Em 12/4, reportagem do canal Band News deixou-me perplexo. Noticiou a atitude da profª. M. H. L., da Universidade Veiga de Almeida, do RJ, de impedir que um aluno portador de paralisia cerebral freqüentasse suas aulas, por não estar apto, segundo a própria, para o desempenho acadêmico. O fato revoltou colegas e até a chefia do rapaz, que disse que o mesmo possui rendimento superior ao esperado, ingressando na Universidade, graças às boas notas no ENEM. A atitude da professora, apesar de pontual, demonstra o quanto às vezes pessoas esclarecidas, podem ser teóricos brilhantes em suas teses, mas que na prática cometem erros de avaliação, por desconhecimento de causa, por preconceito ou pura má vontade. Certa vez li texto A avaliação do desempenho escolar como ferramenta de exclusão social, de Andréa Cristina Marques de Araújo, especialista em sistemas de informação, em que demonstrava como a avaliação, quando extremamente rigorosa - ao não levar em conta aspectos qualitativos e apenas quantitativos do alunado - estimularia a evasão escolar.
Presto solidariedade ao aluno barrado e a todos àqueles que passam por este tipo de avaliação, no mínimo equivocada. Há 3 anos, trabalho com a educação especial em núcleo de tecnologia educacional, mas ainda não tive alunos com paralisia ou cadeirantes.

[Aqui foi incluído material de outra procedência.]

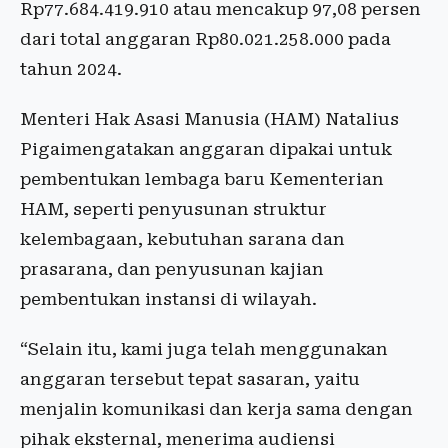
Rp77.684.419.910 atau mencakup 97,08 persen
dari total anggaran Rp80.021.258.000 pada
tahun 2024.
Menteri Hak Asasi Manusia (HAM) Natalius
Pigaimengatakan anggaran dipakai untuk
pembentukan lembaga baru Kementerian
HAM, seperti penyusunan struktur
kelembagaan, kebutuhan sarana dan
prasarana, dan penyusunan kajian
pembentukan instansi di wilayah.
“Selain itu, kami juga telah menggunakan
anggaran tersebut tepat sasaran, yaitu
menjalin komunikasi dan kerja sama dengan
pihak eksternal, menerima audiensi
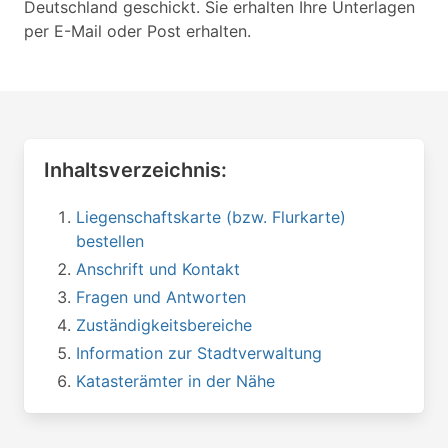
Deutschland geschickt. Sie erhalten Ihre Unterlagen
per E-Mail oder Post erhalten.
Inhaltsverzeichnis:
Liegenschaftskarte (bzw. Flurkarte)
bestellen
Anschrift und Kontakt
Fragen und Antworten
Zuständigkeitsbereiche
Information zur Stadtverwaltung
Katasterämter in der Nähe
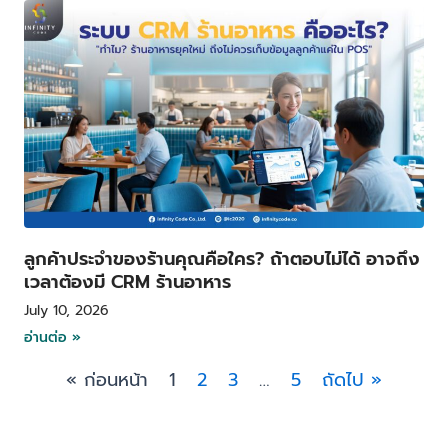
ลูกค้าประจำของร้านคุณคือใคร? ถ้าตอบไม่ได้ อาจถึง
เวลาต้องมี CRM ร้านอาหาร
July 10, 2026
อ่านต่อ »
« ก่อนหน้า
1
2
3
…
5
ถัดไป »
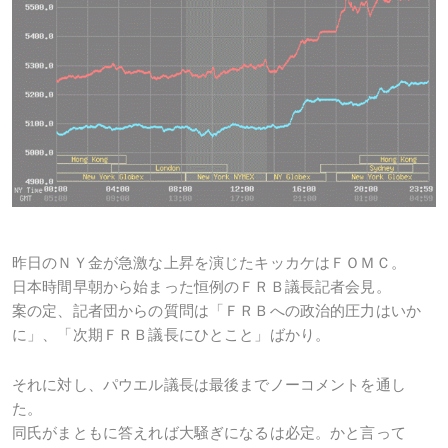
昨日のＮＹ金が急激な上昇を演じたキッカケはＦＯＭＣ。
日本時間早朝から始まった恒例のＦＲＢ議長記者会見。
案の定、記者団からの質問は「ＦＲＢへの政治的圧力はいか
に」、「次期ＦＲＢ議長にひとこと」ばかり。
それに対し、パウエル議長は最後までノーコメントを通し
た。
同氏がまともに答えれば大騒ぎになるは必定。かと言って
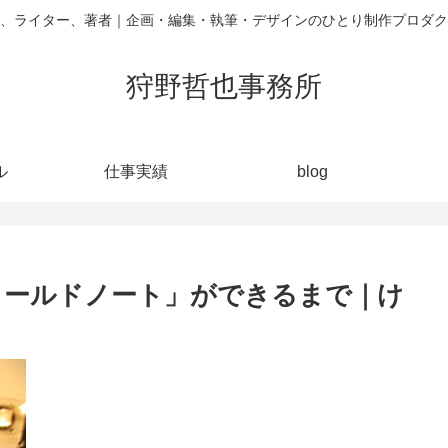
、ライター、著者｜企画・編集・執筆・デザインのひとり制作プロダク
狩野哲也事務所
ル
仕事実績
blog
ィールドノート」ができるまで｜け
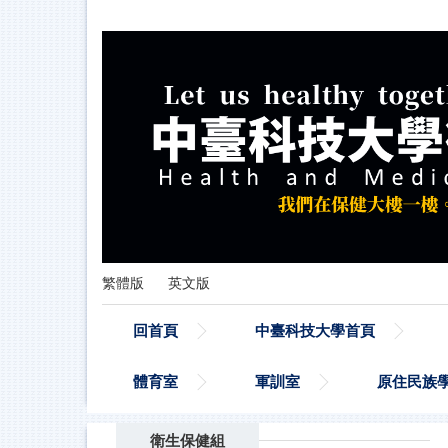
跳
到
主
要
內
容
區
繁體版
英文版
回首頁
中臺科技大學首頁
體育室
軍訓室
原住民族
衛生保健組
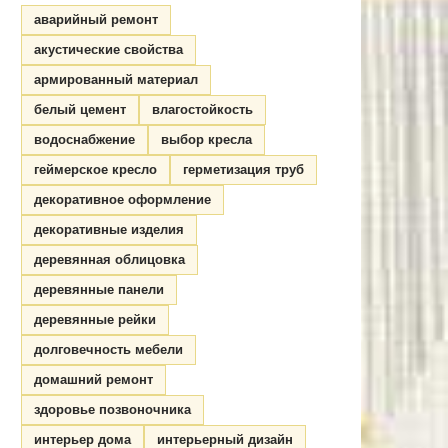
аварийный ремонт
акустические свойства
армированный материал
белый цемент
влагостойкость
водоснабжение
выбор кресла
геймерское кресло
герметизация труб
декоративное оформление
декоративные изделия
деревянная облицовка
деревянные панели
деревянные рейки
долговечность мебели
домашний ремонт
здоровье позвоночника
интерьер дома
интерьерный дизайн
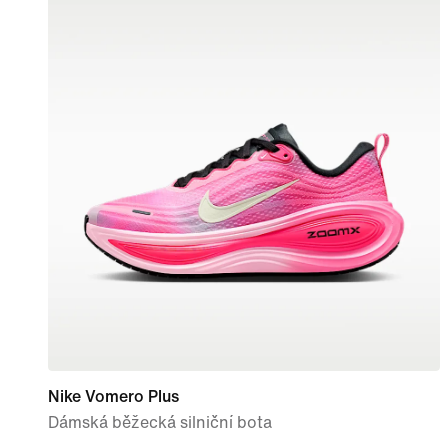
Nike Vomero Plus
Dámská běžecká silniční bota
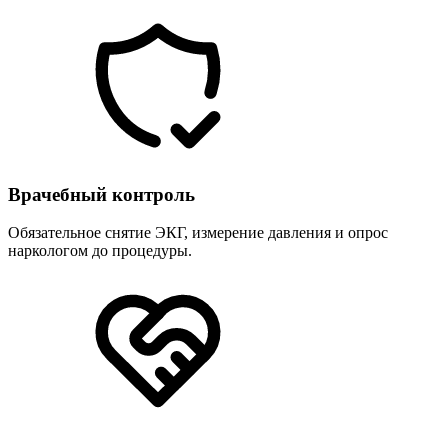
Врачебный контроль
Обязательное снятие ЭКГ, измерение давления и опрос
наркологом до процедуры.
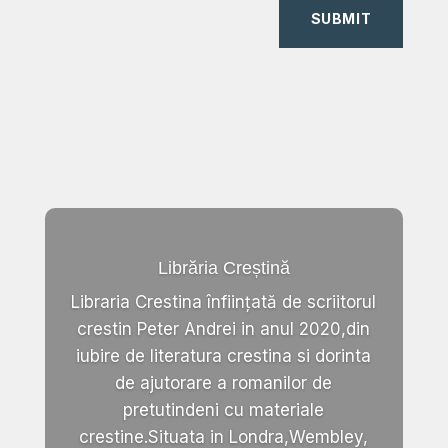
SUBMIT
Librăria Creștină
Libraria Crestina înființată de scriitorul
crestin Peter Andrei in anul 2020,din
iubire de literatura crestina si dorinta
de ajutorare a romanilor de
pretutindeni cu materiale
crestine.Situata in Londra,Wembley,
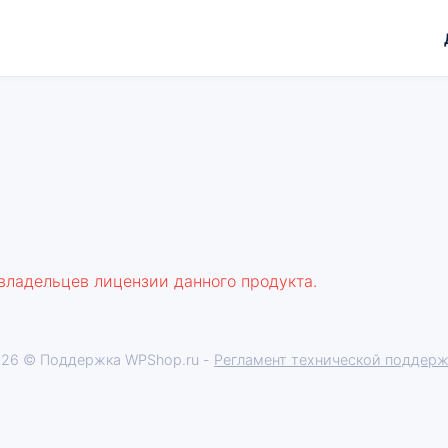
 владельцев лицензии данного продукта.
26 © Поддержка WPShop.ru -
Регламент технической поддер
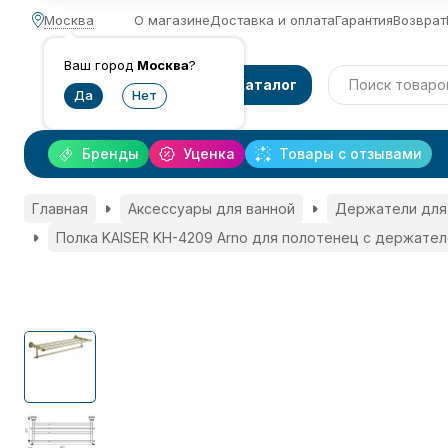
Москва
О магазине
Доставка и оплата
Гарантия
Возврат
Ваш город
Москва
?
Каталог
Бренды
Уценка
Товары с отзывами
Главная
Аксессуары для ванной
Держатели для
Полка KAISER KH-4209 Arno для полотенец с держате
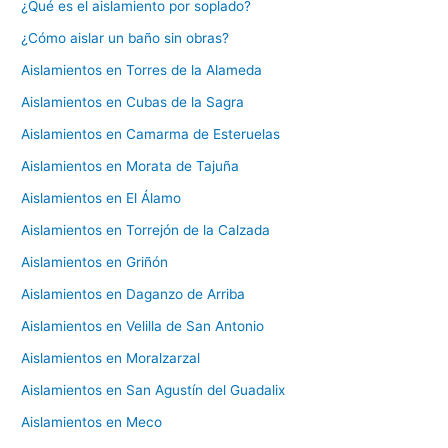
¿Qué es el aislamiento por soplado?
¿Cómo aislar un baño sin obras?
Aislamientos en Torres de la Alameda
Aislamientos en Cubas de la Sagra
Aislamientos en Camarma de Esteruelas
Aislamientos en Morata de Tajuña
Aislamientos en El Álamo
Aislamientos en Torrejón de la Calzada
Aislamientos en Griñón
Aislamientos en Daganzo de Arriba
Aislamientos en Velilla de San Antonio
Aislamientos en Moralzarzal
Aislamientos en San Agustín del Guadalix
Aislamientos en Meco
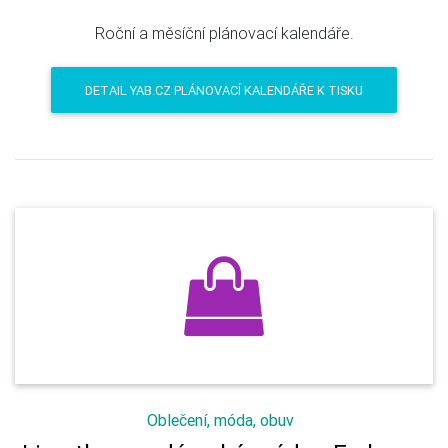
Roční a měsíční plánovací kalendáře.
DETAIL YAB.CZ PLÁNOVACÍ KALENDÁŘE K TISKU
Oblečení, móda, obuv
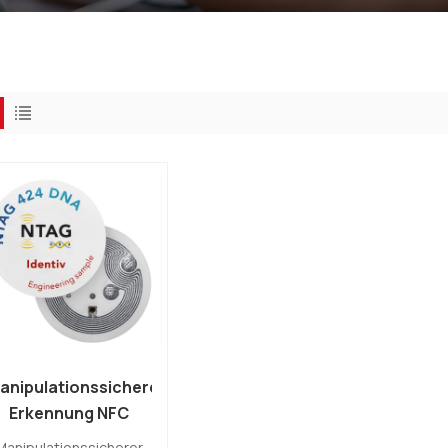
anipulationssichere
Erkennung NFC
Fragile NTAG 424
Manipulationssicherer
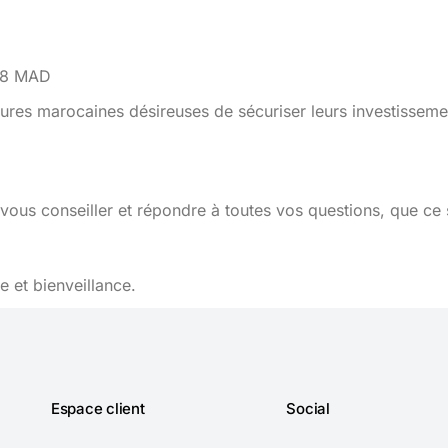
608 MAD
ures marocaines désireuses de sécuriser leurs investisseme
vous conseiller et répondre à toutes vos questions, que ce 
 et bienveillance.
Espace client
Social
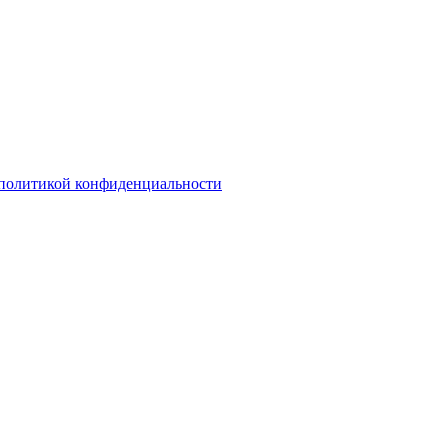
политикой конфиденциальности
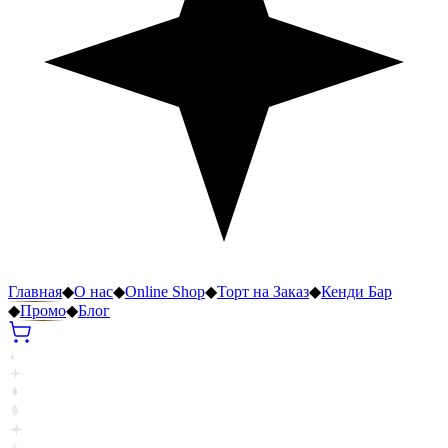
Главная
◆
О нас
◆
Online Shop
◆
Торт на Заказ
◆
Кенди Бар
◆
Промо
◆
Блог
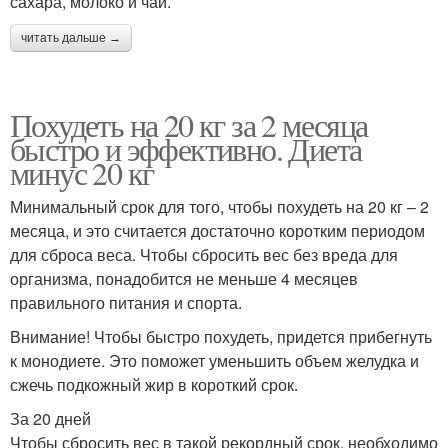
сахара, молоко и чай.
читать дальше →
Похудеть на 20 кг за 2 месяца
быстро и эффективно. Диета
минус 20 кг
Минимальный срок для того, чтобы похудеть на 20 кг – 2
месяца, и это считается достаточно коротким периодом
для сброса веса. Чтобы сбросить вес без вреда для
организма, понадобится не меньше 4 месяцев
правильного питания и спорта.
Внимание! Чтобы быстро похудеть, придется прибегнуть
к монодиете. Это поможет уменьшить объем желудка и
сжечь подкожный жир в короткий срок.
За 20 дней
Чтобы сбросить вес в такой рекордный срок, необходимо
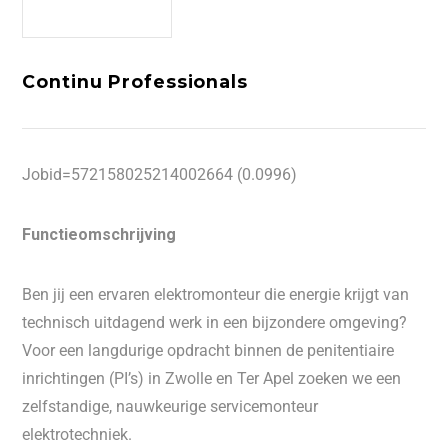
Continu Professionals
Jobid=572158025214002664 (0.0996)
Functieomschrijving
Ben jij een ervaren elektromonteur die energie krijgt van
technisch uitdagend werk in een bijzondere omgeving?
Voor een langdurige opdracht binnen de penitentiaire
inrichtingen (PI’s) in Zwolle en Ter Apel zoeken we een
zelfstandige, nauwkeurige servicemonteur
elektrotechniek.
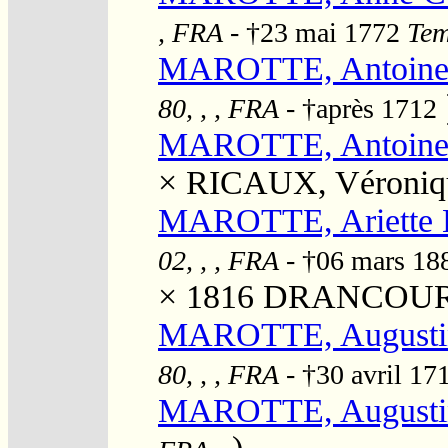
, FRA
- †23 mai 1772
Tem
MAROTTE, Antoin
80, , , FRA
- †après 1712
MAROTTE, Antoine 
×
RICAUX, Véroniq
MAROTTE, Ariette 
02, , , FRA
- †06 mars 1
× 1816
DRANCOURT,
MAROTTE, Augusti
80, , , FRA
- †30 avril 17
MAROTTE, Augusti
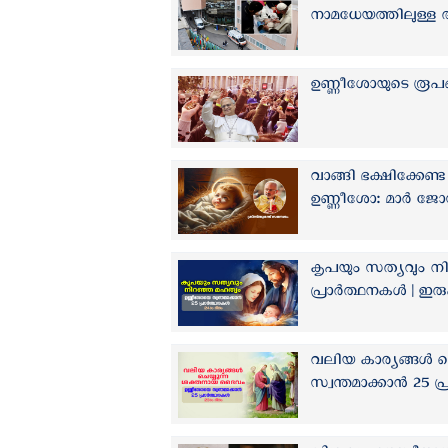
നാമധേയത്തിലുള്ള 
ഉണ്ണീശോയുടെ രൂപങ്
വാങ്ങി ഭക്ഷിക്കേണ
ഉണ്ണീശോ: മാര്‍ ജോസ
കൃപയും സത്യവും നി
പ്രാർത്ഥനകൾ | ഇര
വലിയ കാര്യങ്ങൾ ച
സ്വന്തമാക്കാൻ 25 പ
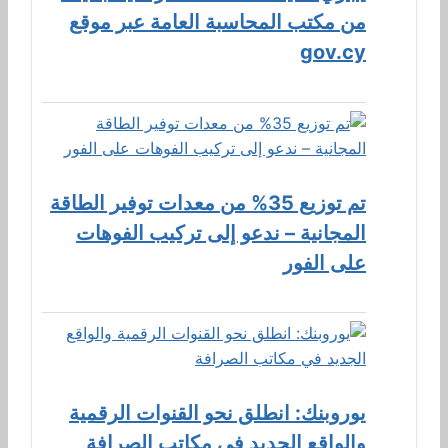
من مكتب المحاسبة العامة عبر موقع
gov.cy
تم توزيع 35% من معدات توفير الطاقة
المجانية – ندعو إلى تركيب الفوهات
على الفور
يوروبنك: انطلق نحو القنوات الرقمية
والواقع الجديد في مكاتب الصرافة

Já tivemos alunos surdos, cegos, com baixa visão, com deficiência mental leve, alguns com dificuldade de coordenação motora, mas com todos houve interação, respeitando às suas especificidades. Claro que só consegui desenvolver o Projeto de Informática na Educação Especial, graças ao apoio pedagógico de 8 professoras da EEEF. Barão de Cêrro Largo, especialistas nessa área, que dividiram comigo, e a partir de 2006, com minha colega Janaina Martins esse grande desafio, que tem obtido resultados acima do esperado. Por sinal, a Escola Barão possui também pré-escola e ensino regular completo, mas muitos pais evitam colocar seus filhos lá por desconhecimento ou preconceito. Evidentemente que em turmas de inclusão não haverá o rendimento idêntico do aluno portador de necessidades especiais ao do aluno regular. É o óbvio ululante, pois por isso existe a necessidade especial (especiais somos todos nós para alguém), o que não torna ninguém melhor ou pior, apenas diferente dos demais. Mas em turma regular, não temos também alunos com rendimento diferenciado: baixo, médio e avançado? E como fazemos com a turma? Não vejo ninguém reclamar disso. Mas, em se tratando de portadores de necessidades educativas especiais, vira bicho-de-sete-cabeças. A estrutura de ensino público carece de infra-estrutura, cursos de capacitação, professores apoiadores (intérpretes e instrutores) com cursos específicos nessa área para interagir com o educador em sala de aula. Em alguns casos, falta apoio ao professor, de parte do gestor escolar e do gestor público. Necessita-se de investimento em recursos humanos e equipamentos. Porém, falta também esclarecimento à sociedade.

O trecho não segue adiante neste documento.